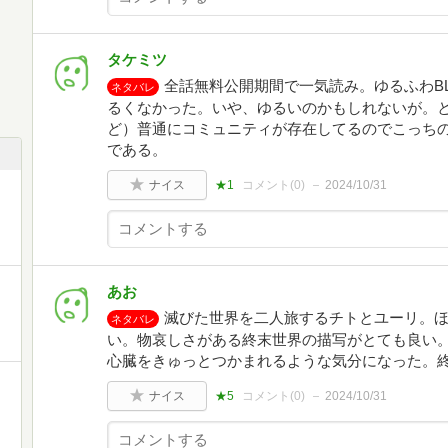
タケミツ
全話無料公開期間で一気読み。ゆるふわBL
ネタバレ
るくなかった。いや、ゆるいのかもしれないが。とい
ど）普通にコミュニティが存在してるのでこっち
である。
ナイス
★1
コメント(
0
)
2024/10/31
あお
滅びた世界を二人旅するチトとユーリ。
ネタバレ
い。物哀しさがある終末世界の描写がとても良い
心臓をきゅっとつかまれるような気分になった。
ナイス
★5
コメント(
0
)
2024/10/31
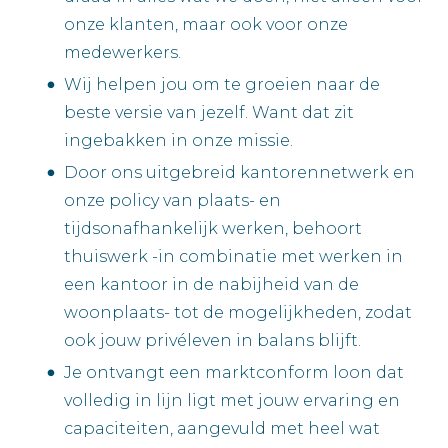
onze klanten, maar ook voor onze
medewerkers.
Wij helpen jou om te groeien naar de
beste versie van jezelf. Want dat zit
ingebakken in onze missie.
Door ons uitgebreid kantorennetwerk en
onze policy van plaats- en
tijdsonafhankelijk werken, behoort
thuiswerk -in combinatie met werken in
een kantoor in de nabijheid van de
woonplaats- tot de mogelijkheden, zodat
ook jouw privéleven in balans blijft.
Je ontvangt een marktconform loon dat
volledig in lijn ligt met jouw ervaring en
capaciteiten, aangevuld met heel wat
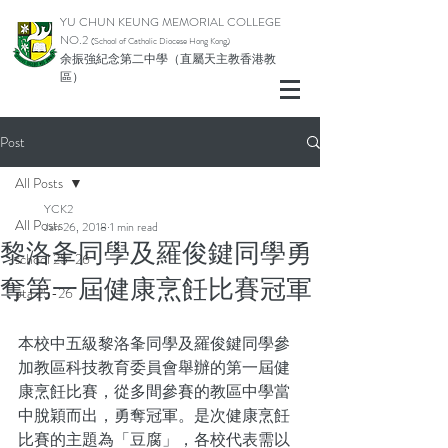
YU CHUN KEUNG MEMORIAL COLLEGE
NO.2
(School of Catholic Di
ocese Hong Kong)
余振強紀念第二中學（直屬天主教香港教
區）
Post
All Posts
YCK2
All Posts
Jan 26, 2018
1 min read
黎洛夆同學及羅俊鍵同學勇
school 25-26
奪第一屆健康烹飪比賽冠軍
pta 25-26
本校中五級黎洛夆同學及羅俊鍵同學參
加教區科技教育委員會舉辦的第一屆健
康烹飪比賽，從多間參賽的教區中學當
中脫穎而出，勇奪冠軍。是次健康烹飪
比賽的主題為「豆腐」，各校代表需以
==
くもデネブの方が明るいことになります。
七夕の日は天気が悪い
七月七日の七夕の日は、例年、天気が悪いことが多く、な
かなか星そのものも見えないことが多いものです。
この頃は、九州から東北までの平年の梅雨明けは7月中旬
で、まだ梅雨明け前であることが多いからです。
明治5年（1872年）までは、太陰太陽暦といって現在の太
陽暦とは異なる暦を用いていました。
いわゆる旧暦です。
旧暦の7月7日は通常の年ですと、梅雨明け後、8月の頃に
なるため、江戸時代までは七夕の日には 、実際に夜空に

» TASK DIRECTIONS
Every line above between the one containing "volledig in lijn ligt met jouw ervaring en" and the one containing "比賽的主題為「豆腐」，各校代表需以", those two included, is to be printed exactly. No pictures go into the copy.

» ANSWER SPACE
volledig in lijn ligt met jouw ervaring en
capaciteiten, aangevuld met heel wat
YU CHUN KEUNG MEMORIAL COLLEGE
NO.2
(School of Catholic Di
ocese Hong Kong)
余振強紀念第二中學（直屬天主教香港教
區）
Post
All Posts
YCK2
All Posts
Jan 26, 2018
1 min read
黎洛夆同學及羅俊鍵同學勇
school 25-26
奪第一屆健康烹飪比賽冠軍
pta 25-26
本校中五級黎洛夆同學及羅俊鍵同學參
加教區科技教育委員會舉辦的第一屆健
康烹飪比賽，從多間參賽的教區中學當
中脫穎而出，勇奪冠軍。是次健康烹飪
比賽的主題為「豆腐」，各校代表需以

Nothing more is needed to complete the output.